Coca-Cola has “temporarily paused” some production in the UK as signs emerge that a European shortage of CO₂ could threaten the soft drinks industry.

There had been warnings that the shortages could lead to a scarcity of beer, with Heineken saying it was “working with customers to minimise disruption” and the British Beer and Pub Association (BBPA) acknowledging that the shortage was beginning to affect beer production.

It is believed that a lack of supply – caused in part by maintenance at five major CO₂ plants in Europe – is to blame.

It comes at the worst possible time for the region’s beer and soft drinks sectors, with a heatwave across parts of Europe exacerbating problems caused by the onset of summer. A shortage of beer also threatens the FIFA World Cup in Russia.

In a prepared statement, Coca-Cola GB said: “We are currently responding to an industry-wide issue that is impacting the supply of CO₂ in the UK.”

It acknowledged that it was forced to halt production on some lines but has said the CO₂ shortage has not affected its ability to deliver customer orders.

“Our focus is on limiting the effect this may have on the availability of our products. During this time we temporarily paused some of our production lines for short periods, however, there has been no disruption to supply to date and we are continuing to fulfil orders to our customers.
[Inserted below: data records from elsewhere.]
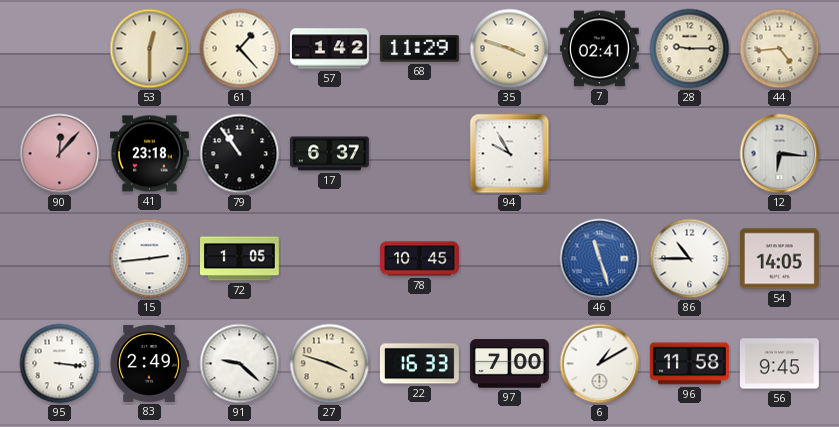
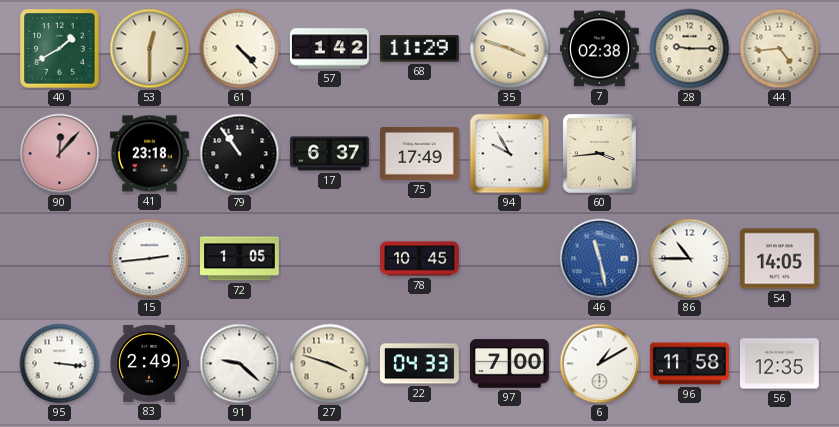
40: none -> 1:40
61: 1:23 -> 4:23
7: 02:41 -> 02:38
75: none -> 17:49
60: none -> 3:44
12: 6:16 -> none
46: 11:27 -> 11:28
22: 16:33 -> 04:33
56: 9:45 -> 12:35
“We are working closely with our suppliers, partners and customers on a number of solutions as the situation develops.”

The soft drinks giant had previously told FoodBev that it was working to minimise disruption before it had to pause production.

It marks the culmination of a torrid few months for the UK’s soft drinks industry after the government implemented its long-awaited and highly controversial sugar tax. There is still the prospect of future legislation, with TV and point-of-sale advertising both possible areas of scrutiny. This latest operational concerns will deepen those wounds.


Mark Jones, partner and food and drink supply chain expert at Gordons law firm, said: “The CO₂ shortage could not have come at a worse time, with the World Cup underway and the UK experiencing a heatwave, although increased demand as a consequence of the World Cup and warm weather have ironically contributed to the situation.

“But after the latest news that Coca-Cola is pausing production, Heineken saying production has been hit and Ocado limiting the supply of frozen food, the crisis is probably at its peak and should subside in early July.

“Some CO₂ producers are likely to be back up and running in the next few days and that should mean supply lines will re-open and the panic buying will subside. After all the concern, it looks as if the crisis many predicted will not materialise.”

Analysts had previously suggested that carbonated soft drinks might escape the brunt of the CO₂ shortage, but the sheer volume that Coca-Cola GB produces has negated that argument.

Coca-Cola GB is part of Coca-Cola European Partners, which makes roughly 2.5 billion cans of sparkling soft drinks every year.

Rabobank senior analyst Francois Sonneville had said: “Globally, we are seeing a reduction in sales of carbonated soft drinks like colas, with many of the largest firms instead of relying on the increasing popularity of carbonated water for growth.

“So we could be in a situation where the supply of these premium fizzy waters runs dry in shops and restaurants. Soft drinks giants would, therefore, feel the pinch in one of their most promising markets as health-conscious consumers move away from sugary products.”